The 15-nation Economic Community of West African States (ECOWAS) gave the coup leaders a week to reverse their seizure of power or face possible military intervention.
“In the event that the demands of the authorities are not met within one week (ECOWAS will) take all necessary measures to restore constitutional order in the Republic Niger. Such measures may include the use of force,” ECOWAS said in a statement.
ECOWAS said it was suspending all financial transactions with Niger, freezing Niger’s assets in central and commercial banks and imposing a travel ban and asset freeze on military officers involved in the coup.
The army officers leading the coup in Niger earlier said the ECOWAS bloc was on the verge of orchestrating a military intervention in the country.
Niger has been the anchor of the Western fight against terrorism in the turbulent Sahel region, where about 1,100 US troops operate drones and train local forces to fight Islamist extremists.
For decades, France ruled Niger as a colonial power until it gained independence in 1960. Paris has maintained an influential role since then and currently has around 1,500 troops conducting joint operations with local forces against Islamist extremists. A French state-owned company also operates a uranium mine in the north of the country.
French President Emmanuel Macron said on Sunday that attacks on France and its interests would not be tolerated.
“France calls for an end to the unacceptable violence observed today,” the French foreign ministry said, adding that it had tightened security at the country’s embassy in Niamey.
France also said it supported the statement by the West African leaders of ECOWAS condemning the coup.
US officials have condemned the military officers’ takeover, but have so far avoided using the word “coup”. Under US law, such a declaration would require the suspension of all US aid to the country and the end of all security cooperation with Niger.
US officials told NBC News that the situation remained fluid and it was unclear whether the coup would last. But they acknowledged that the strong statement from the ECOWAS summit may have heightened tensions in Niger
Foreign Minister Antony Blinken warned Saturday that economic and security ties between the United States and Niger will depend on the release of President Bazoum from house arrest and the restoration of “democratic order in Niger.”

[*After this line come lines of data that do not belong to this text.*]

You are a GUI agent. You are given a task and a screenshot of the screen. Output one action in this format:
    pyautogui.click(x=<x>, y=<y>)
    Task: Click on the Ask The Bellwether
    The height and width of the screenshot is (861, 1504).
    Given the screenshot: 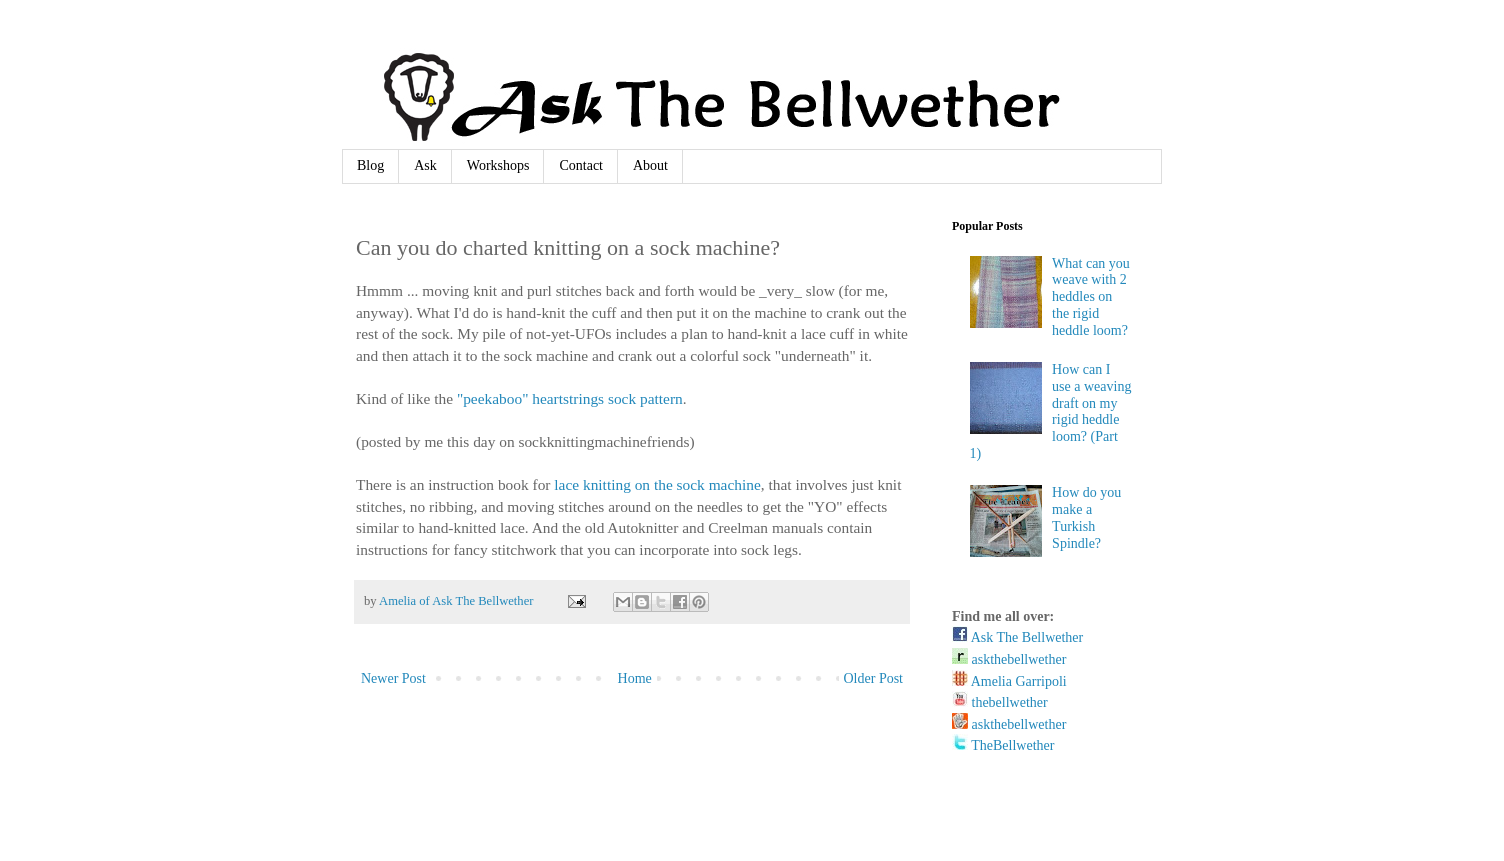 What is the action you would take?
    pyautogui.click(x=1017, y=637)
    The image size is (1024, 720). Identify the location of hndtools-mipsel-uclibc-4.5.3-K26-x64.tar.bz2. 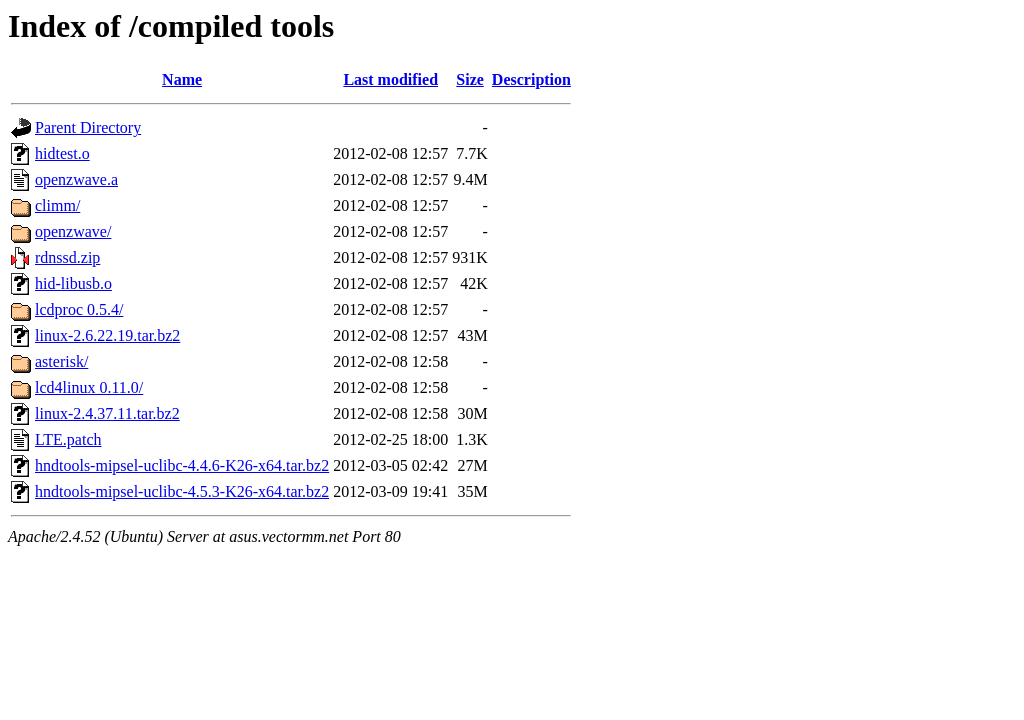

Although U.S. officials say there is no evidence Russia was behind the coup, former diplomats and regional experts say Russia’s paramilitary Wagner Group has for months spewed anti-Western, anti-French propaganda that sought to portray President Bazoum government as puppets from Paris.
Wagner’s paramilitaries have ties to military juntas in Mali and other countries in the region. Yevgeny Prigozhin, the leader of the Wagner Group, which led a short-lived mutiny in Russia last month, praised the coup in Niger on Thursday, calling it a fight against “colonizers”.
By late Sunday night, the streets of Niamey were quiet, with most people obeying a nationwide curfew in effect for a fifth night. With President Bazoum still imprisoned in his presidential residence, there appeared to be no clear path to resolving Niger’s crisis.